基本的には、部分を1つ1つしっかり判断することで、その結果全体の状況が分かるのです。
これは目算に限らず、石の強弱などについても同じことが言えますね。

さて、ここまでで読者の皆様は目算がどういうものか、大体ご理解頂けたと思います。
あともう少しだけコツについてお話しした後は、目算を実戦にどう活用するかということをお話ししていくことになります。
かなりの回数を費やしてきましたが、長い目で見ればこれが皆様にとって近道になると確信しています。

棋士紹介第6回・小池芳弘四段

2019年02月12日 00時35分31秒 | 棋士紹介
<本日の一言>
件名「アドレス変更」
本文「再度登録お願いします。
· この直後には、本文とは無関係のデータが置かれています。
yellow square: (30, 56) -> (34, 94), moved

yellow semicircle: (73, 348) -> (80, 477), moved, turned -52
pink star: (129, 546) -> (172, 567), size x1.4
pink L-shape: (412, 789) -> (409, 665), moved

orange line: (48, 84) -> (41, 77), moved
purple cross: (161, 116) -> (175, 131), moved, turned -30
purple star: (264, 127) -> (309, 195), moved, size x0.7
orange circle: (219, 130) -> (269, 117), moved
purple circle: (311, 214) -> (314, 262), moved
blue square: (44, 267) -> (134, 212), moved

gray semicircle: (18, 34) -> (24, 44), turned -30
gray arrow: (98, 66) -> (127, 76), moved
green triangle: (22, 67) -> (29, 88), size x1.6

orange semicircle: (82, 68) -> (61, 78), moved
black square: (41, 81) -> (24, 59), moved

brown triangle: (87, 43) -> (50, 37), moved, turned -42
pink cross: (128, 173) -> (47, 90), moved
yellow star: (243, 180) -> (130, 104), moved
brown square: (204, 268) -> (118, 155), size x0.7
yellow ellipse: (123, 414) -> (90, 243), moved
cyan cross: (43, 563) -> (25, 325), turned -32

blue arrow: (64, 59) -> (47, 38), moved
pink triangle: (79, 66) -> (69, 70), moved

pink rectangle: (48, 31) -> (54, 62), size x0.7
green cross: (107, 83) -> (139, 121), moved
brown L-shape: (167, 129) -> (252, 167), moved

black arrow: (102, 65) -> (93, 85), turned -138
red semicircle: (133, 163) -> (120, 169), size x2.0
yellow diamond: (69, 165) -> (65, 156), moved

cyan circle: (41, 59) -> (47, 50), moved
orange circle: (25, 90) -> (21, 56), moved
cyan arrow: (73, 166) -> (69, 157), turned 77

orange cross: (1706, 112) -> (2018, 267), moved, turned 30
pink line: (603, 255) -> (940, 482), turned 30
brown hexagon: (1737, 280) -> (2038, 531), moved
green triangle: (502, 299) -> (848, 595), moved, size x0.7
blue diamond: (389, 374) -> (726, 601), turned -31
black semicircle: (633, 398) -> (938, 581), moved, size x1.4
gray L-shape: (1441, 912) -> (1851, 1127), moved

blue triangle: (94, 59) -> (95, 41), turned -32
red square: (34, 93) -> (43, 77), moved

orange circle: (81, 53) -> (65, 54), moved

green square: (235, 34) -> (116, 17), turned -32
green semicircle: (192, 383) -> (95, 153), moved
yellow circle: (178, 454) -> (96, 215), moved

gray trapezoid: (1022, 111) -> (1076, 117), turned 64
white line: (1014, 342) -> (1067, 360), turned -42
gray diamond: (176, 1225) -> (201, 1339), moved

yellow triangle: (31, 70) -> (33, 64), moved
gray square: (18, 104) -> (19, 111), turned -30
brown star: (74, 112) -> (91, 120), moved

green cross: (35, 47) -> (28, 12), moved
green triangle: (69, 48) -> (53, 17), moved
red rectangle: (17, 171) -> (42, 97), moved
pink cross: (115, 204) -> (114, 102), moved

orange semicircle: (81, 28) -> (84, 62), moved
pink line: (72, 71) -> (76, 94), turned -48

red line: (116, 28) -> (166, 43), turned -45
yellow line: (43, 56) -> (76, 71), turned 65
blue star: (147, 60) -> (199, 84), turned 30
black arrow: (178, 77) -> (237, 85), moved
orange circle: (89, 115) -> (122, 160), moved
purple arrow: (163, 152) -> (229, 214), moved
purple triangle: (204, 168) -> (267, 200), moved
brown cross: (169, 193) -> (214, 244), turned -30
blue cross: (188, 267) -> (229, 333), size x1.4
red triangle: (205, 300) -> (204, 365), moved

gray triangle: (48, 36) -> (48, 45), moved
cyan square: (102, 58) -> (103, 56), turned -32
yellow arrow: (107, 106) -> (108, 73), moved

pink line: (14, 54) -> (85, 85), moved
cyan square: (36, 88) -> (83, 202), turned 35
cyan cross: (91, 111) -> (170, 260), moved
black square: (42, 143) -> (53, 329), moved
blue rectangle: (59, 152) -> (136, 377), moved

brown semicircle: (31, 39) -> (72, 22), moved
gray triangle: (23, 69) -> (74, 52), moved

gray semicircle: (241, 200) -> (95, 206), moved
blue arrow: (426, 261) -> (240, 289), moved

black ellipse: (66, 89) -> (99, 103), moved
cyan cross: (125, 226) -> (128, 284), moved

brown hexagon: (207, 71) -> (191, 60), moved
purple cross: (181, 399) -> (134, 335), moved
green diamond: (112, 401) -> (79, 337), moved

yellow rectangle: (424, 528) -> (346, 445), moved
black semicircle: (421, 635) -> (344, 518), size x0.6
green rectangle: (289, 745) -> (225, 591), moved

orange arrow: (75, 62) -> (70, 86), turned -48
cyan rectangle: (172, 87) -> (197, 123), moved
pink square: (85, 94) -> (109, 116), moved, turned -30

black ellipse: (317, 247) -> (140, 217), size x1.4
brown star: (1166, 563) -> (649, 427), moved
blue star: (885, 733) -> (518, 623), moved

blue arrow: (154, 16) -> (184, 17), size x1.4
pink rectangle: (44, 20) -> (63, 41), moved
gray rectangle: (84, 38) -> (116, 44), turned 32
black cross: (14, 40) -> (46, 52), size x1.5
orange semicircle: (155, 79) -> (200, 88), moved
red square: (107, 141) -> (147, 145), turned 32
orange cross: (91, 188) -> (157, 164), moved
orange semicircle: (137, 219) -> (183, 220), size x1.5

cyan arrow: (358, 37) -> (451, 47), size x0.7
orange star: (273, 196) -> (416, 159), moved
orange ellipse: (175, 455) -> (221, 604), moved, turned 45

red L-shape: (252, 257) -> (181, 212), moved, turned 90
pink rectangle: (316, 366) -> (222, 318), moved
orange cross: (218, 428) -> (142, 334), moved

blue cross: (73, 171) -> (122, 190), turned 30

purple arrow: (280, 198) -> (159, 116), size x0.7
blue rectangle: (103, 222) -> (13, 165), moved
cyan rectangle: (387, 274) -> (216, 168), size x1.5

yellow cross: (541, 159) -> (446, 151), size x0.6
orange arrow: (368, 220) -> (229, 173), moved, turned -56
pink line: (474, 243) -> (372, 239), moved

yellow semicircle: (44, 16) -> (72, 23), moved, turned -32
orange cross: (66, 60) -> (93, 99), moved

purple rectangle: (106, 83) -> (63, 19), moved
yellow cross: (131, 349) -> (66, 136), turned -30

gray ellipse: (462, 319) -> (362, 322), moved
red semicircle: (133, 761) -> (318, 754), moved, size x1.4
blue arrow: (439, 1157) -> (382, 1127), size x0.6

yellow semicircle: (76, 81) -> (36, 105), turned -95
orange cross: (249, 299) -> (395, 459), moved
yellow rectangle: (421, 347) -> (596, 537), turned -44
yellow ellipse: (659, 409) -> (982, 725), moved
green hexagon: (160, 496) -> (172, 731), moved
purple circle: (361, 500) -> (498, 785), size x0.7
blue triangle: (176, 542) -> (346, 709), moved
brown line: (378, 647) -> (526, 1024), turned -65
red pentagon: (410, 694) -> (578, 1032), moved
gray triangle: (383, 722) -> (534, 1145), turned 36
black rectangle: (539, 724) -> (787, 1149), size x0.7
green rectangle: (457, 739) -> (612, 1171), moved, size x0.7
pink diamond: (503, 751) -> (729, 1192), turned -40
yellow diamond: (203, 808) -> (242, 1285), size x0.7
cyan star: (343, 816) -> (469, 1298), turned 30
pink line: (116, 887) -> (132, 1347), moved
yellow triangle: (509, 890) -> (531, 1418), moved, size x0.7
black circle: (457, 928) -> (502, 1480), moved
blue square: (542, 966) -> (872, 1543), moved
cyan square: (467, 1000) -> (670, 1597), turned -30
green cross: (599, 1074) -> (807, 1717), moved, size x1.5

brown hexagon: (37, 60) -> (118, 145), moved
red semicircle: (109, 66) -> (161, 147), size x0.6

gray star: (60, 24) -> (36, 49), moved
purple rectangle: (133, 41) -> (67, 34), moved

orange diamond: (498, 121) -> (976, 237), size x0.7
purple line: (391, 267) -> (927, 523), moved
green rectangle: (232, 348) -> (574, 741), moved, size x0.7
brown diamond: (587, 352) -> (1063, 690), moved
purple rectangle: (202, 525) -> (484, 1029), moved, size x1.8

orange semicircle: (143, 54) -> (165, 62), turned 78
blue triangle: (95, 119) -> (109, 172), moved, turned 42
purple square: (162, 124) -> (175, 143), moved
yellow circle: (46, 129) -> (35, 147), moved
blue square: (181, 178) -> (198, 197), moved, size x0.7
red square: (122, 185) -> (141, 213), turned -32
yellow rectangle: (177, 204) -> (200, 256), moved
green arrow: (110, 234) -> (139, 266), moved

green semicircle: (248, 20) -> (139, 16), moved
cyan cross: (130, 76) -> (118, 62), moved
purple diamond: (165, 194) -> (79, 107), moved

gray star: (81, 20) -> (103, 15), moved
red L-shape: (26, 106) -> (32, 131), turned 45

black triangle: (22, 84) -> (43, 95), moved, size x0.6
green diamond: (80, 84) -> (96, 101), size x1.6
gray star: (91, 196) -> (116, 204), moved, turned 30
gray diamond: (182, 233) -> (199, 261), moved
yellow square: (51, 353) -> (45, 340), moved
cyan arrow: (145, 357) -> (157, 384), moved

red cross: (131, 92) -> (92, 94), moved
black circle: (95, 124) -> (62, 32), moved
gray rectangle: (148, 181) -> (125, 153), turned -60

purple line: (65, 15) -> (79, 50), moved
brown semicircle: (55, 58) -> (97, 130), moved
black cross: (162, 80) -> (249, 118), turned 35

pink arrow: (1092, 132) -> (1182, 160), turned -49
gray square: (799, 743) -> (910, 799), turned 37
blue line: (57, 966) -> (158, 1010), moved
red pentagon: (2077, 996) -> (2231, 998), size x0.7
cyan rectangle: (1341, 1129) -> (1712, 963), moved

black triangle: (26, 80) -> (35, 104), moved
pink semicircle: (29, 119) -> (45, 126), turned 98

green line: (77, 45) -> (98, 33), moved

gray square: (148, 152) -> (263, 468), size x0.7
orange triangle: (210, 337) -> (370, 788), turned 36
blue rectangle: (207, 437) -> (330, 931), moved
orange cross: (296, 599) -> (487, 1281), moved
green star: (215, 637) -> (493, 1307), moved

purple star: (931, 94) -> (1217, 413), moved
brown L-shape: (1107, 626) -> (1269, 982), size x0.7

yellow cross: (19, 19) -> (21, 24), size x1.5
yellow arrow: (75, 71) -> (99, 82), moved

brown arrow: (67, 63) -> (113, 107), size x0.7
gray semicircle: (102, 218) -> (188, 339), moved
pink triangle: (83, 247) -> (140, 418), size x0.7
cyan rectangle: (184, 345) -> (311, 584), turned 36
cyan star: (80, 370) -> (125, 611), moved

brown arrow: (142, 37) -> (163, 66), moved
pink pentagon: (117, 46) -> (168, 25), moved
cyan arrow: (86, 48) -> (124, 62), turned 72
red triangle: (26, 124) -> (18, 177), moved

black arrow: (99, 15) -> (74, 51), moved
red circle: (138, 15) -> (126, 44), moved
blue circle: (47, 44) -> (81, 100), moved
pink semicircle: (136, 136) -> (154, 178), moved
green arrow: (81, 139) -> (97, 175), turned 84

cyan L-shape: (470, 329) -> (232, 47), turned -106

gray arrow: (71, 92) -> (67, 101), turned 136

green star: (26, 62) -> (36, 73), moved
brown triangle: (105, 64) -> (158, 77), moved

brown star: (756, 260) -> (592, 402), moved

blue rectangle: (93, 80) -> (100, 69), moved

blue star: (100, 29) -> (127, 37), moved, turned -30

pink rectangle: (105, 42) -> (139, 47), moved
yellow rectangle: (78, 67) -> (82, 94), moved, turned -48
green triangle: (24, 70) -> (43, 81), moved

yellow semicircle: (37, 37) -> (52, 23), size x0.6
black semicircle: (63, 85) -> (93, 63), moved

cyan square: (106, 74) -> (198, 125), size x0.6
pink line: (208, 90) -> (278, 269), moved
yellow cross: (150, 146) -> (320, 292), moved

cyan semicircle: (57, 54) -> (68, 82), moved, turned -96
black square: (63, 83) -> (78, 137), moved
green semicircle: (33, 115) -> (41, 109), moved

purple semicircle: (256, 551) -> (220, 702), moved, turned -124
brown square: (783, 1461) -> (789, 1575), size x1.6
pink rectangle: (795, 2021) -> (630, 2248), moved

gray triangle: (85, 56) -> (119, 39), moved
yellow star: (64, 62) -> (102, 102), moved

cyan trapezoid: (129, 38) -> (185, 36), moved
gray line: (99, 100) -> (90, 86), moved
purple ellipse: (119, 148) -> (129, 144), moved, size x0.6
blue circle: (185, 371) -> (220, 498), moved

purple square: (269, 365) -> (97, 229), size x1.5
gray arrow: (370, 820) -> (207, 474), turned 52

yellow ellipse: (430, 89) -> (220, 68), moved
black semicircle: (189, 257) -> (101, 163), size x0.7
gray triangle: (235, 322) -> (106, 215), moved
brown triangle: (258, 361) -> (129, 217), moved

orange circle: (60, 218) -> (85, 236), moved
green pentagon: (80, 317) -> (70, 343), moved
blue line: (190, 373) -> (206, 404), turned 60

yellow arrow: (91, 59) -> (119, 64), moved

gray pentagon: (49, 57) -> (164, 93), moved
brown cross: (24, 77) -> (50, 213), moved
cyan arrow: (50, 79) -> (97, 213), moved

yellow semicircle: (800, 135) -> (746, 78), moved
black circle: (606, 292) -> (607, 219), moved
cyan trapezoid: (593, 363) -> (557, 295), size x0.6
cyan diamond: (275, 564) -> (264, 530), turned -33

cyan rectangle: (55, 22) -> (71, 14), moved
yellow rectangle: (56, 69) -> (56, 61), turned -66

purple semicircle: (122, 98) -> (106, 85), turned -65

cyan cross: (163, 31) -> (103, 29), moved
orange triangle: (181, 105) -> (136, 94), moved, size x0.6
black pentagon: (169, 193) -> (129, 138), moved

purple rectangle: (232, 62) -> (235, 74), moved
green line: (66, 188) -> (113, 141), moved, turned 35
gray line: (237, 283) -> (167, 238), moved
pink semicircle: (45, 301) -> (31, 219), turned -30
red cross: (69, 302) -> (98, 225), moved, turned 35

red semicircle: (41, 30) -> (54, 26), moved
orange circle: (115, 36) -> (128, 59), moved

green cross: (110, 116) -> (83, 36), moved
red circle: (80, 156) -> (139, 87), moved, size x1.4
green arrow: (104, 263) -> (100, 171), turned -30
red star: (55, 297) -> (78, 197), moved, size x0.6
」
・・・どちら様でしょうか?
非常にモヤモヤしますが、迷惑メールなのでしょうね。
</本日の一言>

皆様こんばんは。
本日は棋士紹介シリーズの第6回です。

<小池芳弘四段(公式プロフィール)>

平成10年(1998年)7月6日生まれの20歳です。
長年棋士をやっていそうな雰囲気を漂わせていますが、そんなに若かったのですね。

小池四段はTwitterの日本棋院若手棋士アカウントを何度か担当していますが、しばしば本質を突くかのような鋭い発言をします。
将来なかなかの論客になるのではないかと睨んでいるのですが、いかがでしょうか。

さて、小池四段は昨年19連勝という素晴らしい記録を残しました。
年間成績は36勝12敗で、7割5分の勝率は全棋士中3位でした。
好成績の秘訣は、体力があることではないかと思います。
体力と言っても、運動のための体力ではありません。
囲碁の体力です。

棋士の対局は朝10時頃から始まって夕方に終わることが多く、持ち時間の長い碁では夜10時、11時まで長引くこともあります。
また、1局の持ち時間が短くても、同じ日に何局も打ったり、連日対局するような場合もあります。
長丁場の戦いで集中力を持続させられるかどうかは、勝負に大きく影響します。

棋風は典型的なじっくりタイプですね。
勝負が長引くことを全く恐れていないのでしょう。

さて、今回ご紹介するのは2016年8月18日の棋聖戦Cリーグ、片岡聡九段との対局です。
片岡九段も、若い頃からじっくりタイプとして有名でしたね。



1図(実戦)
片岡九段の黒番です。
黒×が弱いですが、白×も心配です。
慌てて攻めかかったりすると、反撃を受けて苦しくなるでしょう。
そこで、実戦は白1~5としっかりつながりました。

この打ち方は当然と言えば当然ですね。
しかし、対局していると色々と雑念が生じ、あらぬ方向に石が行ってしまうこともあります。
その点、小池四段はやるべきことを淡々とこなしていく印象があります。





2図(実戦)
黒1と左辺を広げられましたが、慌てず騒がず白2と守りました。
黒Aなどの手を防いだものですが、実に落ち着いていますね。
無理に左辺に入っていかなくても、十分やれるとみているのです。
若い頃はつい力に頼った無茶をしてしまいがちですが、小池四段はそのようなことには無縁かもしれません。





3図(実戦)
無茶はしませんが、ぎりぎりの踏み込みは決行します。
白△が鋭い手でした。
この後、黒A、白B、黒Cと対応され、怖い感じもありますが・・・。





4図(実戦)
しかし、小池初段(当時)は読みきっていたのでしょうね。
次に黒A、白B、黒Cがありそうですが、白D、黒E、白Fの反撃で右辺黒が危ないということでしょう。
深く読むことで、戦いのリスクを小さくしています。

本局は小池初段の白番半目勝ちでした。